Upload README.md with huggingface_hub

3363548 verified 4 days ago

3.03 kB

license: mit
library_name: transformers
tags:
  - text-classification
  - cryptography
  - cryptanalysis
  - classical-ciphers
  - cybersecurity-education
datasets:
  - systemslibrarian/classical-cipher-corpus
metrics:
  - accuracy
  - f1

Cipher Detective Classifier

A Transformer-based educational classifier for identifying broad classical-cipher families from ciphertext-like text.

Part of the Cipher Detective AI project:

🕵️ Space: systemslibrarian/cipher-detective-ai
📦 Dataset: systemslibrarian/classical-cipher-corpus
🤖 Model: systemslibrarian/cipher-detective-classifier (this repo)

Intended use

This model supports the Cipher Detective AI Hugging Face Space.
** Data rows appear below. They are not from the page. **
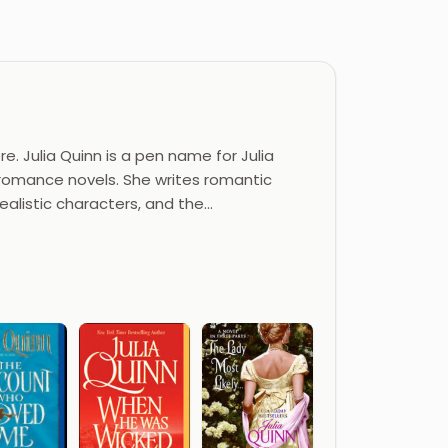
e. Julia Quinn is a pen name for Julia
l romance novels. She writes romantic
ealistic characters, and the…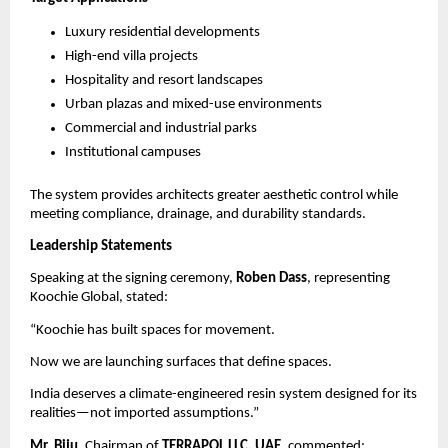
Luxury residential developments
High-end villa projects
Hospitality and resort landscapes
Urban plazas and mixed-use environments
Commercial and industrial parks
Institutional campuses
The system provides architects greater aesthetic control while 
meeting compliance, drainage, and durability standards.
Leadership Statements
Speaking at the signing ceremony, 
Roben Dass
, representing 
Koochie Global, stated:
“Koochie has built spaces for movement.
Now we are launching surfaces that define spaces.
India deserves a climate-engineered resin system designed for its 
realities—not imported assumptions.”
Mr. Biju
, Chairman of 
TERRAPOL LLC, UAE
, commented: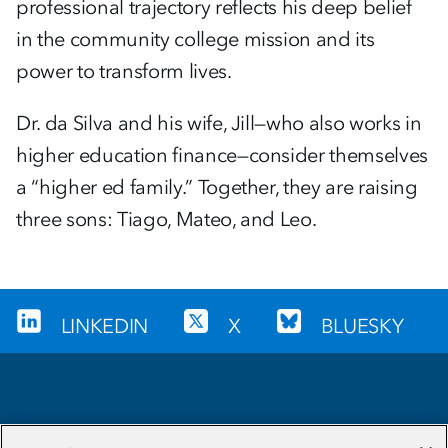
professional trajectory reflects his deep belief
in the community college mission and its
power to transform lives.
Dr. da Silva and his wife, Jill—who also works in
higher education finance—consider themselves
a “higher ed family.” Together, they are raising
three sons: Tiago, Mateo, and Leo.
LINKEDIN
X
BLUESKY
Sign up for our newsletter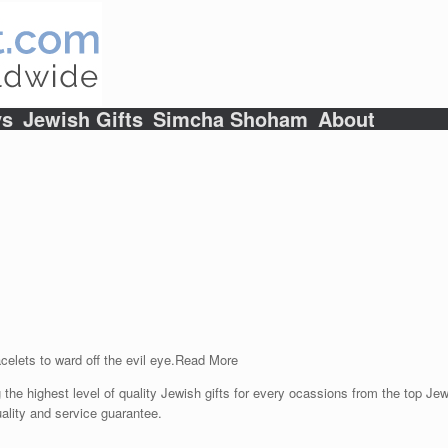
ys
Jewish Gifts
Simcha Shoham
About
celets to ward off the evil eye.
Read More
 the highest level of quality Jewish gifts for every ocassions from the top Jewi
ality and service guarantee.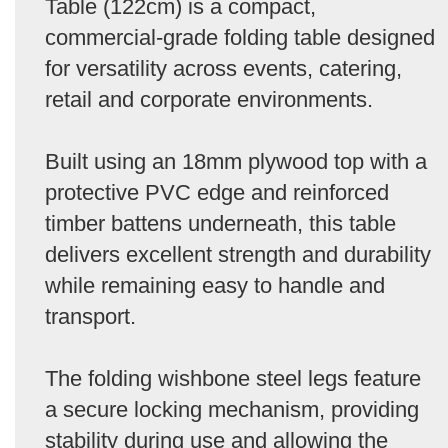
Table (122cm) is a compact,
commercial-grade folding table designed
for versatility across events, catering,
retail and corporate environments.
Built using an 18mm plywood top with a
protective PVC edge and reinforced
timber battens underneath, this table
delivers excellent strength and durability
while remaining easy to handle and
transport.
The folding wishbone steel legs feature
a secure locking mechanism, providing
stability during use and allowing the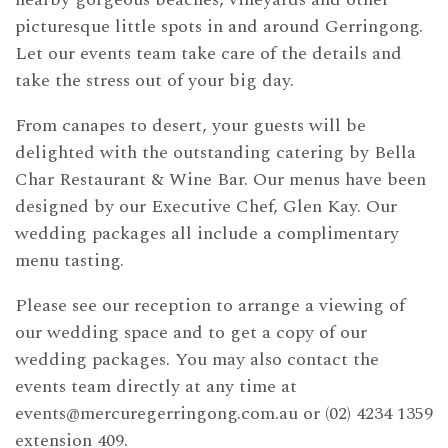
picturesque little spots in and around Gerringong.
Let our events team take care of the details and
take the stress out of your big day.
From canapes to desert, your guests will be
delighted with the outstanding catering by Bella
Char Restaurant & Wine Bar. Our menus have been
designed by our Executive Chef, Glen Kay. Our
wedding packages all include a complimentary
menu tasting.
Please see our reception to arrange a viewing of
our wedding space and to get a copy of our
wedding packages. You may also contact the
events team directly at any time at
events@mercuregerringong.com.au
or (02) 4234 1359
extension 409.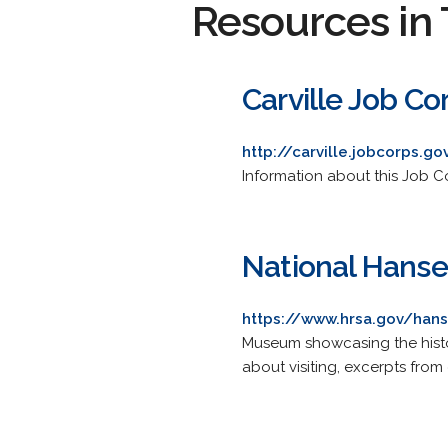
Resources in 
Carville Job C
http://carville.jobcorps.go
Information about this Job Co
National Hans
https://www.hrsa.gov/ha
Museum showcasing the history
about visiting, excerpts from 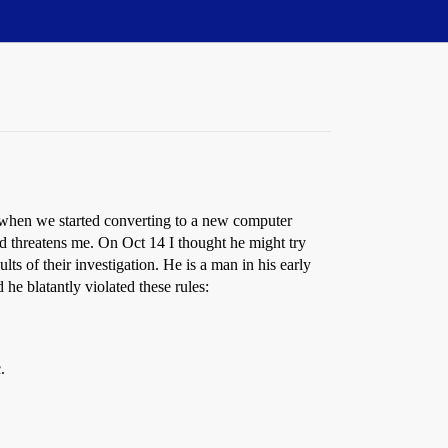
 when we started converting to a new computer
d threatens me. On Oct 14 I thought he might try
s of their investigation. He is a man in his early
 he blatantly violated these rules:
.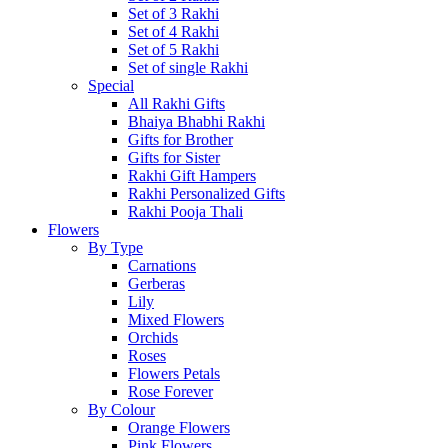
Set of 3 Rakhi
Set of 4 Rakhi
Set of 5 Rakhi
Set of single Rakhi
Special
All Rakhi Gifts
Bhaiya Bhabhi Rakhi
Gifts for Brother
Gifts for Sister
Rakhi Gift Hampers
Rakhi Personalized Gifts
Rakhi Pooja Thali
Flowers
By Type
Carnations
Gerberas
Lily
Mixed Flowers
Orchids
Roses
Flowers Petals
Rose Forever
By Colour
Orange Flowers
Pink Flowers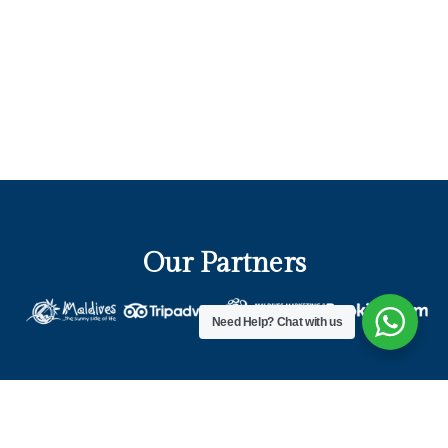
Our Partners
Need Help?
Chat with us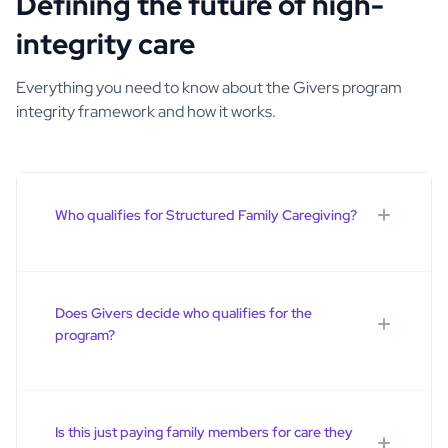
Defining the future of high-
integrity care
Everything you need to know about the Givers program
integrity framework and how it works.
Who qualifies for Structured Family Caregiving?
Structured Family Caregiving is for Medicaid-eligible
individuals who meet the state’s clinical and functional
criteria for long-term care services. Participants must be
Does Givers decide who qualifies for the
assessed and approved before services begin.
program?
No. Participant eligibility is determined through the
state’s Medicaid process. A third party certifies that the
participant meets nursing home level of care, and
Is this just paying family members for care they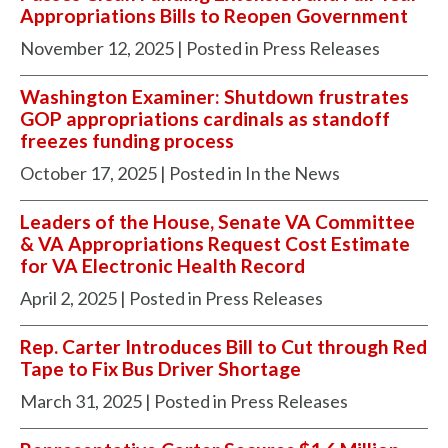
Appropriations Bills to Reopen Government
November 12, 2025
| Posted in Press Releases
Washington Examiner: Shutdown frustrates
GOP appropriations cardinals as standoff
freezes funding process
October 17, 2025
| Posted in In the News
Leaders of the House, Senate VA Committee
& VA Appropriations Request Cost Estimate
for VA Electronic Health Record
April 2, 2025
| Posted in Press Releases
Rep. Carter Introduces Bill to Cut through Red
Tape to Fix Bus Driver Shortage
March 31, 2025
| Posted in Press Releases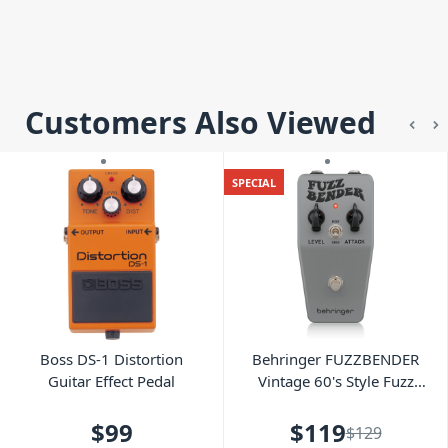
Customers Also Viewed
SPECIAL
Boss DS-1 Distortion
Behringer FUZZBENDER
Guitar Effect Pedal
Vintage 60's Style Fuzz
Pedal
$99
$119
$129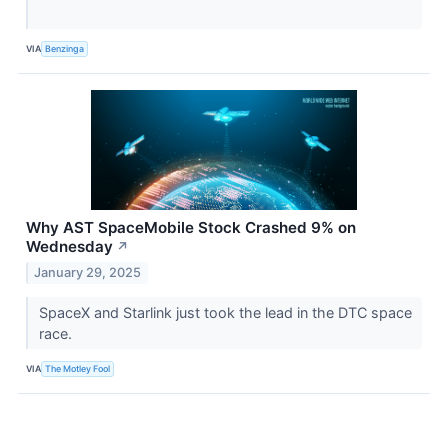
VIA
Benzinga
Why AST SpaceMobile Stock Crashed 9% on
Wednesday
↗
January 29, 2025
SpaceX and Starlink just took the lead in the DTC space
race.
VIA
The Motley Fool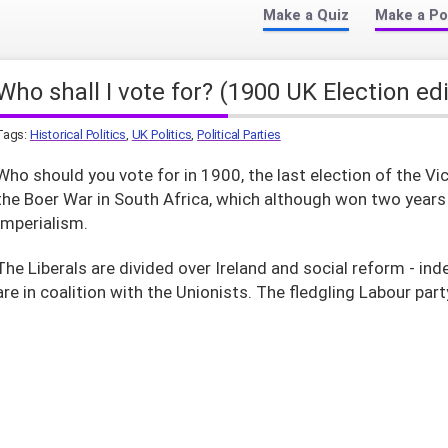
Make a Quiz
Make a Po
Who shall I vote for? (1900 UK Election ed
Tags:
Historical Politics
,
UK Politics
,
Political Parties
Who should you vote for in 1900, the last election of the Vi
the Boer War in South Africa, which although won two years la
Imperialism.
The Liberals are divided over Ireland and social reform - ind
are in coalition with the Unionists. The fledgling Labour par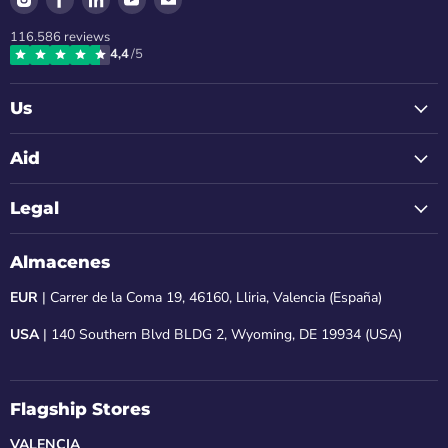
us
us
us
us
us
116.586
reviews
on
on
on
on
on
4,4
/5
Instagram
Facebook
LinkedIn
Youtube
Email
Us
Aid
Legal
Almacenes
EUR
| Carrer de la Coma 19, 46160, Lliria, Valencia (España)
USA
| 140 Southern Blvd BLDG 2, Wyoming, DE 19934 (USA)
Flagship Stores
VALENCIA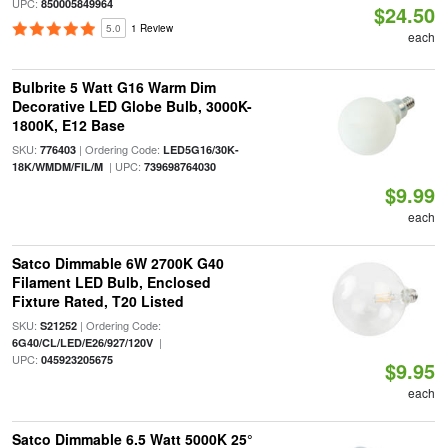
UPC:
850005849964
$24.50
5.0
1 Review
each
Bulbrite 5 Watt G16 Warm Dim
Decorative LED Globe Bulb, 3000K-
1800K, E12 Base
SKU:
| Ordering Code:
776403
LED5G16/30K-
| UPC:
18K/WMDM/FIL/M
739698764030
$9.99
each
Satco Dimmable 6W 2700K G40
Filament LED Bulb, Enclosed
Fixture Rated, T20 Listed
SKU:
| Ordering Code:
S21252
|
6G40/CL/LED/E26/927/120V
UPC:
045923205675
$9.95
each
Satco Dimmable 6.5 Watt 5000K 25°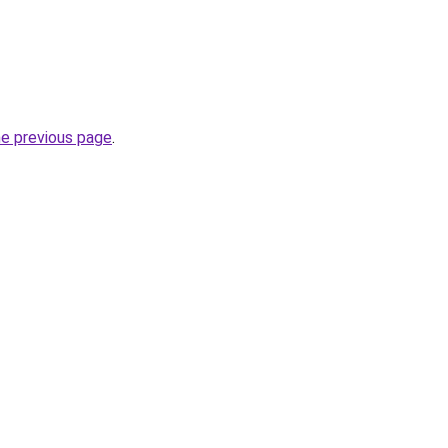
he previous page
.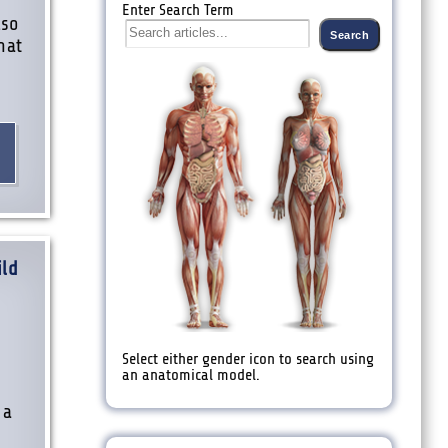
Enter Search Term
lso
hat
ild
Select either gender icon to search using
an anatomical model.
 a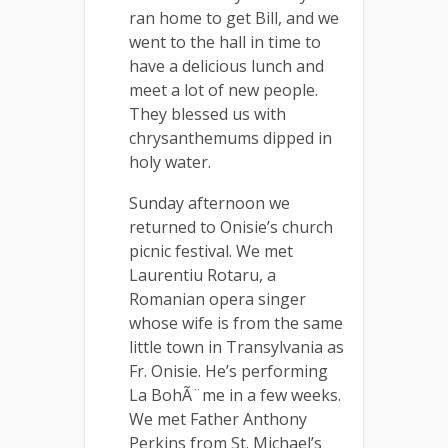
ran home to get Bill, and we
went to the hall in time to
have a delicious lunch and
meet a lot of new people.
They blessed us with
chrysanthemums dipped in
holy water.
Sunday afternoon we
returned to Onisie’s church
picnic festival. We met
Laurentiu Rotaru, a
Romanian opera singer
whose wife is from the same
little town in Transylvania as
Fr. Onisie. He’s performing
La BohÃ¨me in a few weeks.
We met Father Anthony
Perkins from St. Michael’s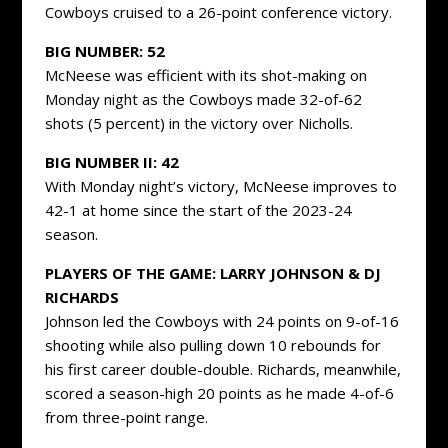
Cowboys cruised to a 26-point conference victory.
BIG NUMBER: 52
McNeese was efficient with its shot-making on
Monday night as the Cowboys made 32-of-62
shots (5 percent) in the victory over Nicholls.
BIG NUMBER II: 42
With Monday night’s victory, McNeese improves to
42-1 at home since the start of the 2023-24
season.
PLAYERS OF THE GAME: LARRY JOHNSON & DJ
RICHARDS
Johnson led the Cowboys with 24 points on 9-of-16
shooting while also pulling down 10 rebounds for
his first career double-double. Richards, meanwhile,
scored a season-high 20 points as he made 4-of-6
from three-point range.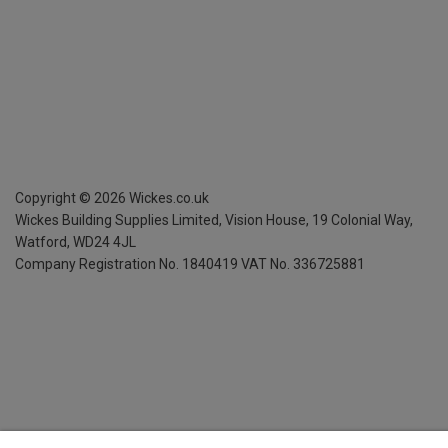
Copyright ©
2026
Wickes.co.uk
Wickes Building Supplies Limited, Vision House,
19 Colonial Way,
Watford, WD24 4JL
Company Registration No. 1840419
VAT No. 336725881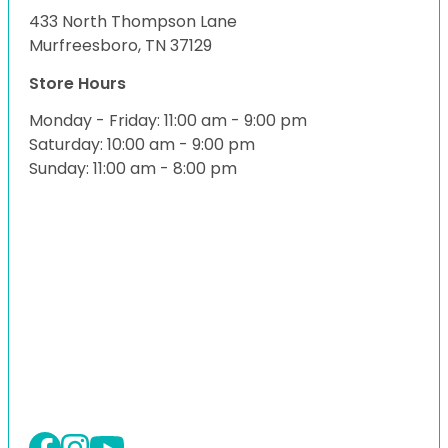
433 North Thompson Lane
Murfreesboro, TN 37129
Store Hours
Monday - Friday: 11:00 am - 9:00 pm
Saturday: 10:00 am - 9:00 pm
Sunday: 11:00 am - 8:00 pm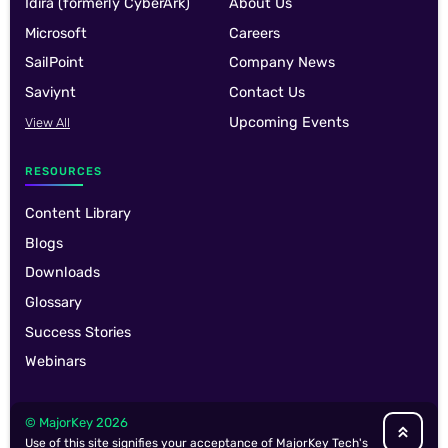
Idira (formerly CyberArk)
About Us
Microsoft
Careers
SailPoint
Company News
Saviynt
Contact Us
Upcoming Events
View All
RESOURCES
Content Library
Blogs
Downloads
Glossary
Success Stories
Webinars
© MajorKey 2026
Use of this site signifies your acceptance of MajorKey Tech's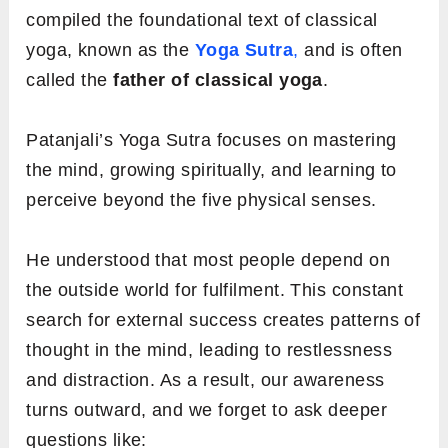
compiled the foundational text of classical
yoga, known as the
Yoga Sutra
,
and is often
called the
father of classical yoga
.
Patanjali’s Yoga Sutra focuses on mastering
the mind, growing spiritually, and learning to
perceive beyond the five physical senses.
He understood that most people depend on
the outside world for fulfilment. This constant
search for external success creates patterns of
thought in the mind, leading to restlessness
and distraction. As a result, our awareness
turns outward, and we forget to ask deeper
questions like: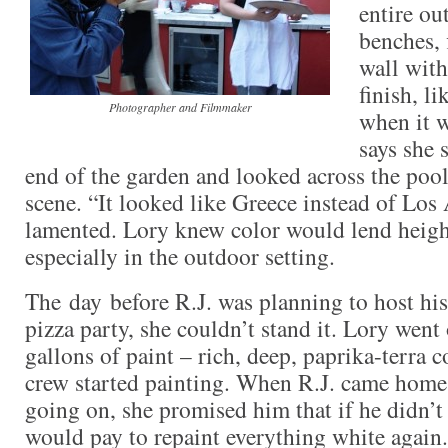
entire ou
benches, 
wall with
finish, li
Photographer and Filmmaker
when it w
says she 
end of the garden and looked across the pool
scene. “It looked like Greece instead of Los
lamented. Lory knew color would lend heig
especially in the outdoor setting.
The day before R.J. was planning to host his
pizza party, she couldn’t stand it. Lory went
gallons of paint – rich, deep, paprika-terra c
crew started painting. When R.J. came hom
going on, she promised him that if he didn’t l
would pay to repaint everything white again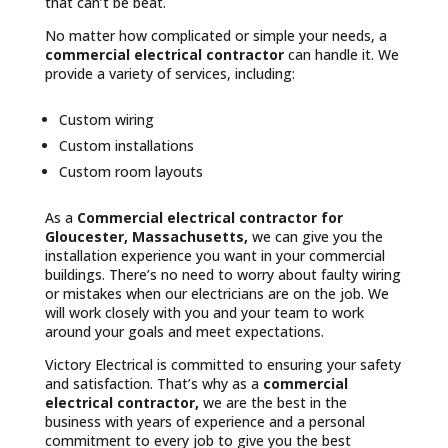
that can’t be beat.
No matter how complicated or simple your needs, a
commercial electrical contractor
can handle it. We
provide a variety of services, including:
Custom wiring
Custom installations
Custom room layouts
As a
Commercial electrical contractor for
Gloucester, Massachusetts,
we can give you the
installation experience you want in your commercial
buildings. There’s no need to worry about faulty wiring
or mistakes when our electricians are on the job. We
will work closely with you and your team to work
around your goals and meet expectations.
Victory Electrical is committed to ensuring your safety
and satisfaction. That’s why as a
commercial
electrical contractor,
we are the best in the
business with years of experience and a personal
commitment to every job to give you the best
It is intended for:

cryptography education
classical cipher demonstrations
comparison against transparent heuristic baselines
teaching why weak ciphers leak patterns

Labels

plaintext
caesar_rot
atbash
vigenere
rail_fence
columnar
affine
substitution

Not intended for

breaking modern encryption
unauthorized access
surveillance
password recovery
bypassing security controls
claims about real-world cryptanalytic capability

Training

python scripts/convert_museum_corpus.py \
  --museum /path/to/cipher-museum/public/corpus/all.jsonl \
  --out data/cipher_examples.jsonl --split all
python scripts/train_transformer.py \
  --data data/cipher_examples.jsonl \
  --model distilbert-base-uncased \
  --out cipher_model \
  --epochs 3 --batch-size 64

Training data: 100,026 examples from systemslibrarian/classical-cipher-corpus — sourced from the Cipher Museum public corpus (CC0).

Evaluation (3 epochs, 20% held-out test set)

Metric	Value
Accuracy	48.3%
Macro Precision	56.9%
Macro Recall	52.0%
Macro F1	51.8%

81-class classification (random baseline ≈ 1.2%). Performance varies significantly by cipher family — substitution families with distinctive patterns (Caesar, Atbash, Morse) score highest; machine ciphers with similar statistical profiles (Enigma, Lorenz, SIGABA) are harder to distinguish from surface text alone.

Limitations

The model learns surface statistical patterns from the ciphertext text field. It can confuse cipher families with similar statistics, especially machine ciphers, polyalphabetic variants, and short samples. It should be presented as a teaching classifier, not as a cryptanalytic authority.

Responsible-use statement

Use this model to teach how classical ciphers leak patterns and why modern cryptography requires careful protocol design, key management, implementation correctness, and threat modeling.